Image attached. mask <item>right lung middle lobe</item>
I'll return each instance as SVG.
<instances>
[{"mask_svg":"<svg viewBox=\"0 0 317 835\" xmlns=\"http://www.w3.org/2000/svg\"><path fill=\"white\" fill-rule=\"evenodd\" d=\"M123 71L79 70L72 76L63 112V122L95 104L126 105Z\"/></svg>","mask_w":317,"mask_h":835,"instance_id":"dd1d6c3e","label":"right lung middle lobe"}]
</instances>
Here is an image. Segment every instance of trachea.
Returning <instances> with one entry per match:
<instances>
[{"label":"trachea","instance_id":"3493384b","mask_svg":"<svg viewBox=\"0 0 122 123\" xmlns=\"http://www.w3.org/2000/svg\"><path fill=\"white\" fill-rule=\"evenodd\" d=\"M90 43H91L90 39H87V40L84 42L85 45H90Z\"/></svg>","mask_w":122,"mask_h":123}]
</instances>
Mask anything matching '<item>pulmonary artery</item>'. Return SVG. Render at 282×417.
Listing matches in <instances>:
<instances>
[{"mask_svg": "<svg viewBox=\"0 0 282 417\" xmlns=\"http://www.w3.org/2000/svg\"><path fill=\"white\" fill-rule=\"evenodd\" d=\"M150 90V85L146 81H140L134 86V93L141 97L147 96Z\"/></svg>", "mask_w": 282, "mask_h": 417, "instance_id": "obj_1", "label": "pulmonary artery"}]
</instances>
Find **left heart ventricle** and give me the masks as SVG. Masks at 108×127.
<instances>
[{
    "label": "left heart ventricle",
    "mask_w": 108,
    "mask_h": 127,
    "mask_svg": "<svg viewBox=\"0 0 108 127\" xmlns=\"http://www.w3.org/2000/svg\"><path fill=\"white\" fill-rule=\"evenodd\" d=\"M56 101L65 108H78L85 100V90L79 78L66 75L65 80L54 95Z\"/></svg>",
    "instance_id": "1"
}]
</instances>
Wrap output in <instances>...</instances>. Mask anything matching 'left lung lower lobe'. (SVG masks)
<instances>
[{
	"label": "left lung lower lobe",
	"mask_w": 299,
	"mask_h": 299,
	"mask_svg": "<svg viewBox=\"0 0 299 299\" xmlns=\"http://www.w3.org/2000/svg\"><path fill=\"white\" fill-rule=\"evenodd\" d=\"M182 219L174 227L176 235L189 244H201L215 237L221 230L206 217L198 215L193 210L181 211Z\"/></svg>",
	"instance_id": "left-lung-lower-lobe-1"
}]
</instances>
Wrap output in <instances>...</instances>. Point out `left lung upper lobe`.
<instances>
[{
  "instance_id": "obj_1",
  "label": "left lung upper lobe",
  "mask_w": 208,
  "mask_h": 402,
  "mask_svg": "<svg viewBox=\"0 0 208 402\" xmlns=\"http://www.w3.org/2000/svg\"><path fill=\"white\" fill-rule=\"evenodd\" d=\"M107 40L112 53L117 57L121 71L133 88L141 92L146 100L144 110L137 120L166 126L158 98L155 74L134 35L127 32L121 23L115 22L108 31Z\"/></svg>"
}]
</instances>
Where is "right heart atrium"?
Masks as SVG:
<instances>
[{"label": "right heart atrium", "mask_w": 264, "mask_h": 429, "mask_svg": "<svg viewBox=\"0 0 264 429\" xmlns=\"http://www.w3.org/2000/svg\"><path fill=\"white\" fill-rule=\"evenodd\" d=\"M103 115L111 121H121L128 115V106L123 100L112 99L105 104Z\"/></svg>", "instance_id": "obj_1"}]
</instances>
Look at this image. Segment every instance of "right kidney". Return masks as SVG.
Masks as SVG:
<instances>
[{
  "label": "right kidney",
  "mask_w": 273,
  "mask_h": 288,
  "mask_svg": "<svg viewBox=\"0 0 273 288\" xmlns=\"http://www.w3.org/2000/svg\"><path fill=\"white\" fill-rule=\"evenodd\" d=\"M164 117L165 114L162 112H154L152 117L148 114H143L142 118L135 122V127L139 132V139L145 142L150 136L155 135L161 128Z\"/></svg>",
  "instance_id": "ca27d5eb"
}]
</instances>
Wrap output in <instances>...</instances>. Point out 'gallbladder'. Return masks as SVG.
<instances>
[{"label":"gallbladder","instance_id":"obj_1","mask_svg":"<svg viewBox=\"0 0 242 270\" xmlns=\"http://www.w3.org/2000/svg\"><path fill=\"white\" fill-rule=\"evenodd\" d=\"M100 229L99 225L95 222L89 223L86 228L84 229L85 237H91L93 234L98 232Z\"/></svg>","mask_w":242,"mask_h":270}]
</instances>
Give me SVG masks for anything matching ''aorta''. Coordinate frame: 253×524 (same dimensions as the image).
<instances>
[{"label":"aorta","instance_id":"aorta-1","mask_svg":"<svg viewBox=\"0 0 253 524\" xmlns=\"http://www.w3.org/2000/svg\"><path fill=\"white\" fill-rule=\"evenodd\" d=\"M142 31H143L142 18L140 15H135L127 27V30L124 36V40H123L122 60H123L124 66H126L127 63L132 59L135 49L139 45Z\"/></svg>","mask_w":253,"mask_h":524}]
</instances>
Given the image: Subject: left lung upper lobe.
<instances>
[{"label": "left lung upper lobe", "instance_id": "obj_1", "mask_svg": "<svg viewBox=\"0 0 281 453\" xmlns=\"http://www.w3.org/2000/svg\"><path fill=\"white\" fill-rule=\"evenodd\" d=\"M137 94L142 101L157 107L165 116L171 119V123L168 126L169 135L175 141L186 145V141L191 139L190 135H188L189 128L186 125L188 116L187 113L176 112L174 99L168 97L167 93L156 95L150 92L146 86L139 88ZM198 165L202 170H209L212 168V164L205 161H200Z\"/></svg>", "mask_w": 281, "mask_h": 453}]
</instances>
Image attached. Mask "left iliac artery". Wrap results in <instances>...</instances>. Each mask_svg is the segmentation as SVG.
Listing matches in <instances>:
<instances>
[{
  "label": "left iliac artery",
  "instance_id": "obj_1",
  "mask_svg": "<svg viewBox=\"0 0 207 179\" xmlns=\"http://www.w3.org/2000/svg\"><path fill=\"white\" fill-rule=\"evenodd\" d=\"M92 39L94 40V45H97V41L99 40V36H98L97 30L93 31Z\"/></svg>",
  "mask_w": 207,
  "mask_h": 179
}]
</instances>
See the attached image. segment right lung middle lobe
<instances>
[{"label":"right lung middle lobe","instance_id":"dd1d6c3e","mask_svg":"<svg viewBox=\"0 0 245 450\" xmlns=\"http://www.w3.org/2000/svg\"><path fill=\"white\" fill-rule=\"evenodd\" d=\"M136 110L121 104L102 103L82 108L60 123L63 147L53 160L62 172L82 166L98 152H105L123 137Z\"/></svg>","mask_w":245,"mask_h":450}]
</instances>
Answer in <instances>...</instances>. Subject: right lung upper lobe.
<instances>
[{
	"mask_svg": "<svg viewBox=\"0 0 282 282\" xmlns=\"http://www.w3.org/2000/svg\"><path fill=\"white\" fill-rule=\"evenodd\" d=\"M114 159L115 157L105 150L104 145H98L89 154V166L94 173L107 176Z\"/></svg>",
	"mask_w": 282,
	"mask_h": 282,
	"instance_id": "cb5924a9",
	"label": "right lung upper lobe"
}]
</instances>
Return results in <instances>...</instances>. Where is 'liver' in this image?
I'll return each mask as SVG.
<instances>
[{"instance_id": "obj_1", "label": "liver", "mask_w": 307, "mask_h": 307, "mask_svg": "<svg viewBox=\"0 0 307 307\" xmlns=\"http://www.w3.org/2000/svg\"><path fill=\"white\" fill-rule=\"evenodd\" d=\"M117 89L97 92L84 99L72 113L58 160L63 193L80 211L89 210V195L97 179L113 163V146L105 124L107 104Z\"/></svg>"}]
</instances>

++++++++

Copy the listing word for word, leaving nothing out.

Image attached. mask <item>right lung middle lobe</item>
I'll return each instance as SVG.
<instances>
[{"mask_svg":"<svg viewBox=\"0 0 317 835\" xmlns=\"http://www.w3.org/2000/svg\"><path fill=\"white\" fill-rule=\"evenodd\" d=\"M123 71L79 70L72 76L63 112V122L95 104L126 105Z\"/></svg>","mask_w":317,"mask_h":835,"instance_id":"dd1d6c3e","label":"right lung middle lobe"}]
</instances>
Here is an image. Segment every instance of trachea.
Returning <instances> with one entry per match:
<instances>
[{"label":"trachea","instance_id":"3493384b","mask_svg":"<svg viewBox=\"0 0 122 123\" xmlns=\"http://www.w3.org/2000/svg\"><path fill=\"white\" fill-rule=\"evenodd\" d=\"M90 43H91L90 39H87V40L84 42L85 45H90Z\"/></svg>","mask_w":122,"mask_h":123}]
</instances>
Mask anything matching '<item>pulmonary artery</item>'. Return SVG. Render at 282×417.
Listing matches in <instances>:
<instances>
[{"mask_svg": "<svg viewBox=\"0 0 282 417\" xmlns=\"http://www.w3.org/2000/svg\"><path fill=\"white\" fill-rule=\"evenodd\" d=\"M150 90V85L146 81H140L134 86V93L141 97L147 96Z\"/></svg>", "mask_w": 282, "mask_h": 417, "instance_id": "obj_1", "label": "pulmonary artery"}]
</instances>
Find **left heart ventricle** and give me the masks as SVG. Masks at 108×127.
<instances>
[{
    "label": "left heart ventricle",
    "mask_w": 108,
    "mask_h": 127,
    "mask_svg": "<svg viewBox=\"0 0 108 127\" xmlns=\"http://www.w3.org/2000/svg\"><path fill=\"white\" fill-rule=\"evenodd\" d=\"M56 101L65 108H78L85 100V90L79 78L66 75L65 80L54 95Z\"/></svg>",
    "instance_id": "1"
}]
</instances>
Wrap output in <instances>...</instances>. Mask anything matching 'left lung lower lobe'. (SVG masks)
<instances>
[{
	"label": "left lung lower lobe",
	"mask_w": 299,
	"mask_h": 299,
	"mask_svg": "<svg viewBox=\"0 0 299 299\" xmlns=\"http://www.w3.org/2000/svg\"><path fill=\"white\" fill-rule=\"evenodd\" d=\"M182 219L174 227L176 235L189 244H201L215 237L221 230L206 217L198 215L193 210L181 211Z\"/></svg>",
	"instance_id": "left-lung-lower-lobe-1"
}]
</instances>
Wrap output in <instances>...</instances>. Point out `left lung upper lobe`.
<instances>
[{
  "instance_id": "obj_1",
  "label": "left lung upper lobe",
  "mask_w": 208,
  "mask_h": 402,
  "mask_svg": "<svg viewBox=\"0 0 208 402\" xmlns=\"http://www.w3.org/2000/svg\"><path fill=\"white\" fill-rule=\"evenodd\" d=\"M107 40L112 53L117 57L121 71L133 88L141 92L146 100L144 110L137 120L166 126L158 98L155 74L134 35L127 32L121 23L115 22L108 31Z\"/></svg>"
}]
</instances>
Where is "right heart atrium"?
Masks as SVG:
<instances>
[{"label": "right heart atrium", "mask_w": 264, "mask_h": 429, "mask_svg": "<svg viewBox=\"0 0 264 429\" xmlns=\"http://www.w3.org/2000/svg\"><path fill=\"white\" fill-rule=\"evenodd\" d=\"M103 115L111 121H121L128 115V106L123 100L112 99L105 104Z\"/></svg>", "instance_id": "obj_1"}]
</instances>
Look at this image. Segment every instance of "right kidney". Return masks as SVG.
Masks as SVG:
<instances>
[{
  "label": "right kidney",
  "mask_w": 273,
  "mask_h": 288,
  "mask_svg": "<svg viewBox=\"0 0 273 288\" xmlns=\"http://www.w3.org/2000/svg\"><path fill=\"white\" fill-rule=\"evenodd\" d=\"M164 117L165 114L162 112H154L152 117L148 114H143L142 118L135 122V127L139 132V139L145 142L150 136L155 135L161 128Z\"/></svg>",
  "instance_id": "ca27d5eb"
}]
</instances>
Wrap output in <instances>...</instances>. Point out 'gallbladder'. Return masks as SVG.
<instances>
[{"label":"gallbladder","instance_id":"obj_1","mask_svg":"<svg viewBox=\"0 0 242 270\" xmlns=\"http://www.w3.org/2000/svg\"><path fill=\"white\" fill-rule=\"evenodd\" d=\"M100 229L99 225L95 222L89 223L86 228L84 229L85 237H91L93 234L98 232Z\"/></svg>","mask_w":242,"mask_h":270}]
</instances>
Give me SVG masks for anything matching ''aorta''. Coordinate frame: 253×524 (same dimensions as the image).
<instances>
[{"label":"aorta","instance_id":"aorta-1","mask_svg":"<svg viewBox=\"0 0 253 524\" xmlns=\"http://www.w3.org/2000/svg\"><path fill=\"white\" fill-rule=\"evenodd\" d=\"M142 31H143L142 18L140 15H135L127 27V30L124 36V40H123L122 60H123L124 66H126L127 63L132 59L135 49L139 45Z\"/></svg>","mask_w":253,"mask_h":524}]
</instances>
Given the image: Subject: left lung upper lobe.
<instances>
[{"label": "left lung upper lobe", "instance_id": "obj_1", "mask_svg": "<svg viewBox=\"0 0 281 453\" xmlns=\"http://www.w3.org/2000/svg\"><path fill=\"white\" fill-rule=\"evenodd\" d=\"M137 94L142 101L157 107L165 116L171 119V123L168 126L169 135L175 141L186 145V141L191 139L190 135H188L189 128L186 125L188 116L187 113L176 112L174 99L168 97L167 93L156 95L150 92L146 86L139 88ZM198 165L202 170H209L212 168V164L205 161H200Z\"/></svg>", "mask_w": 281, "mask_h": 453}]
</instances>
Image attached. Mask "left iliac artery". Wrap results in <instances>...</instances>. Each mask_svg is the segmentation as SVG.
Listing matches in <instances>:
<instances>
[{
  "label": "left iliac artery",
  "instance_id": "obj_1",
  "mask_svg": "<svg viewBox=\"0 0 207 179\" xmlns=\"http://www.w3.org/2000/svg\"><path fill=\"white\" fill-rule=\"evenodd\" d=\"M92 39L94 40V45H97V41L99 40V36H98L97 30L93 31Z\"/></svg>",
  "mask_w": 207,
  "mask_h": 179
}]
</instances>
See the attached image. segment right lung middle lobe
<instances>
[{"label":"right lung middle lobe","instance_id":"dd1d6c3e","mask_svg":"<svg viewBox=\"0 0 245 450\" xmlns=\"http://www.w3.org/2000/svg\"><path fill=\"white\" fill-rule=\"evenodd\" d=\"M136 110L121 104L102 103L82 108L60 123L63 147L53 160L62 172L82 166L98 152H105L123 137Z\"/></svg>","mask_w":245,"mask_h":450}]
</instances>
Answer in <instances>...</instances>. Subject: right lung upper lobe.
<instances>
[{
	"mask_svg": "<svg viewBox=\"0 0 282 282\" xmlns=\"http://www.w3.org/2000/svg\"><path fill=\"white\" fill-rule=\"evenodd\" d=\"M114 159L115 157L105 150L104 145H98L89 154V166L94 173L107 176Z\"/></svg>",
	"mask_w": 282,
	"mask_h": 282,
	"instance_id": "cb5924a9",
	"label": "right lung upper lobe"
}]
</instances>
Return results in <instances>...</instances>. Where is 'liver' in this image?
I'll return each mask as SVG.
<instances>
[{"instance_id": "obj_1", "label": "liver", "mask_w": 307, "mask_h": 307, "mask_svg": "<svg viewBox=\"0 0 307 307\" xmlns=\"http://www.w3.org/2000/svg\"><path fill=\"white\" fill-rule=\"evenodd\" d=\"M117 89L97 92L84 99L72 113L58 160L63 193L80 211L89 210V195L97 179L113 163V146L105 124L107 104Z\"/></svg>"}]
</instances>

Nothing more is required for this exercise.